Task to complete: Restate the records in full, keeping every word as it is.

Extracted material:
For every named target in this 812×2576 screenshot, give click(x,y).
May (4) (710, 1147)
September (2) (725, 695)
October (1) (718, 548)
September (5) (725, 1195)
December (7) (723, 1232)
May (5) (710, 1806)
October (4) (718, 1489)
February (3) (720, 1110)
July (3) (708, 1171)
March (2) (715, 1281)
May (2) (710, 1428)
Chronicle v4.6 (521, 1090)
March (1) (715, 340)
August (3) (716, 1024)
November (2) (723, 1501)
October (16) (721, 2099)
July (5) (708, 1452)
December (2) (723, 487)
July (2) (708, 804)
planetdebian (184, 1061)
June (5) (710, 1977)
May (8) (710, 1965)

Reply to the task:
For every named target in this 812×2576 screenshot, give click(x,y).
May (4) (710, 1147)
September (2) (725, 695)
October (1) (718, 548)
September (5) (725, 1195)
December (7) (723, 1232)
May (5) (710, 1806)
October (4) (718, 1489)
February (3) (720, 1110)
July (3) (708, 1171)
March (2) (715, 1281)
May (2) (710, 1428)
Chronicle v4.6 (521, 1090)
March (1) (715, 340)
August (3) (716, 1024)
November (2) (723, 1501)
October (16) (721, 2099)
July (5) (708, 1452)
December (2) (723, 487)
July (2) (708, 804)
planetdebian (184, 1061)
June (5) (710, 1977)
May (8) (710, 1965)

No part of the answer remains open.